Exercise instructions:
Beneath this line sits some data. Return only its lines from the one holding "El Deepal S07 corrige sus" through the one holding "06.08.2026 12:20", inclusive, exactly, with the images removed.

——————

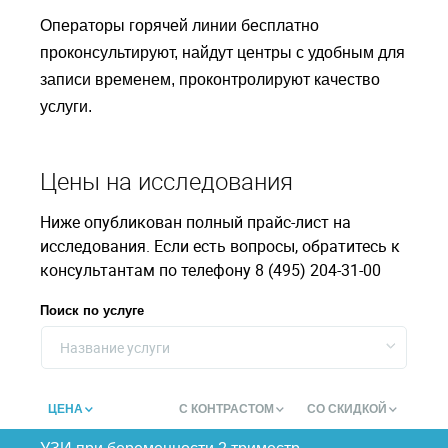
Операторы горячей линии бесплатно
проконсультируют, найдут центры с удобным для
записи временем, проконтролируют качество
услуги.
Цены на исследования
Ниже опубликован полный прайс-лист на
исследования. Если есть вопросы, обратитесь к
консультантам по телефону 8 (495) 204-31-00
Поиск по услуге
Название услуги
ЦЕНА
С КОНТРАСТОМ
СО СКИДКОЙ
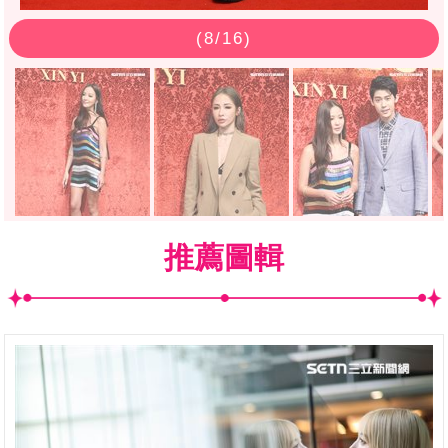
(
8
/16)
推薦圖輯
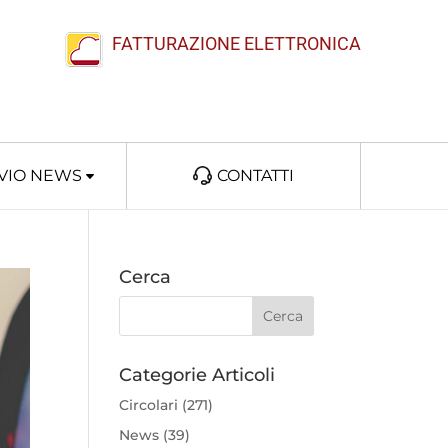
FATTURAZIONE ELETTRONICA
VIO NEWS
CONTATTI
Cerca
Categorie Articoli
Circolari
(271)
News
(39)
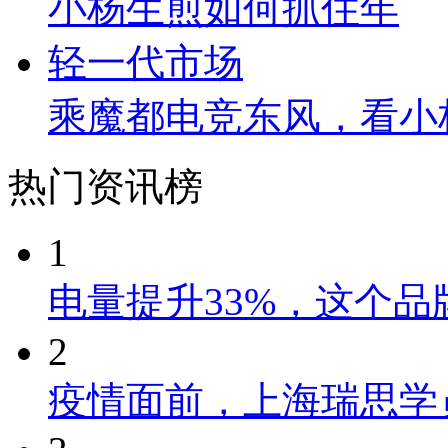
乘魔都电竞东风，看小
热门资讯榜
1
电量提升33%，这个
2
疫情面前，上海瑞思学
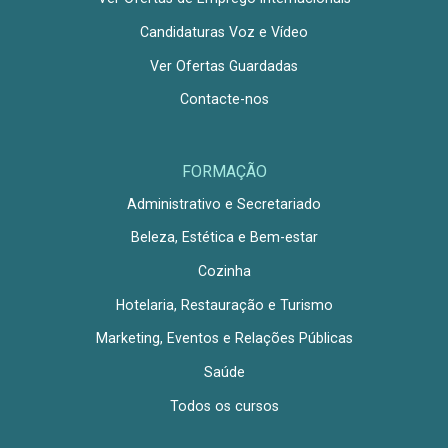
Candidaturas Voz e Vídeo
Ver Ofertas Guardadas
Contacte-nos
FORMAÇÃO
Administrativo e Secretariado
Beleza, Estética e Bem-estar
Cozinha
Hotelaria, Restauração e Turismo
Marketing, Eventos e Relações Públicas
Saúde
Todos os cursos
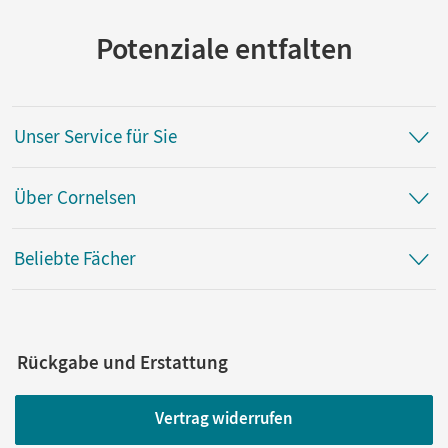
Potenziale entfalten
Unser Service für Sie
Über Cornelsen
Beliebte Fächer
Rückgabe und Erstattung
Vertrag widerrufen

——————

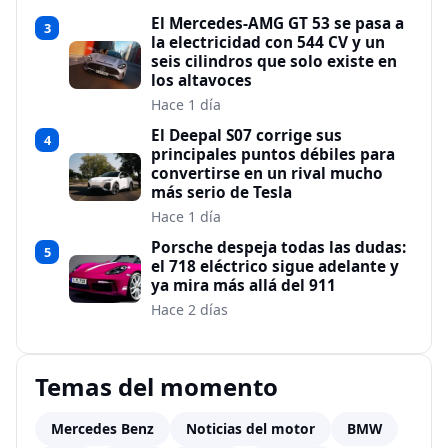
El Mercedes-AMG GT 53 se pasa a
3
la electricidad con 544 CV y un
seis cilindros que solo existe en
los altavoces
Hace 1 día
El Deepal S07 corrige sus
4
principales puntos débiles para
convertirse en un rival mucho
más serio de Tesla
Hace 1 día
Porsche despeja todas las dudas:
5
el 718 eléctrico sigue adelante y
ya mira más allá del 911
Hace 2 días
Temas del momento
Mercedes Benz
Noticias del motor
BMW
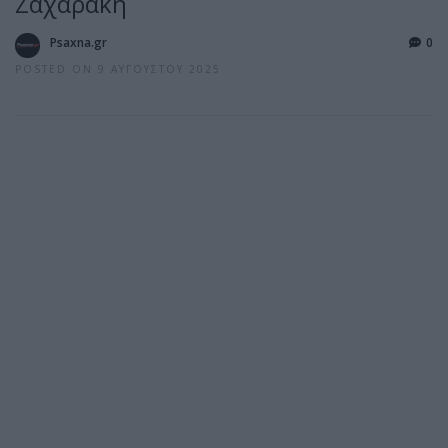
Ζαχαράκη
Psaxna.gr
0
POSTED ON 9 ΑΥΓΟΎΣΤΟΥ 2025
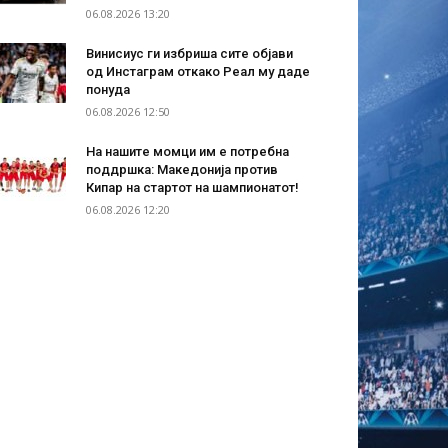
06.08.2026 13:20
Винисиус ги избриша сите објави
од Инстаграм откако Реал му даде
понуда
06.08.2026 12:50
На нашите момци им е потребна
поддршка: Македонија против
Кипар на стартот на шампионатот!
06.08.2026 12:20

——————

Result:
El Deepal S07 corrige sus
4
principales puntos débiles para
convertirse en un rival mucho
más serio de Tesla
Hace 1 día
Porsche despeja todas las dudas:
5
el 718 eléctrico sigue adelante y
ya mira más allá del 911
Hace 2 días
Temas del momento
Mercedes Benz
Noticias del motor
BMW
Ζαχαράκη
Psaxna.gr
0
POSTED ON 9 ΑΥΓΟΎΣΤΟΥ 2025
06.08.2026 13:20
Винисиус ги избриша сите објави
од Инстаграм откако Реал му даде
понуда
06.08.2026 12:50
На нашите момци им е потребна
поддршка: Македонија против
Кипар на стартот на шампионатот!
06.08.2026 12:20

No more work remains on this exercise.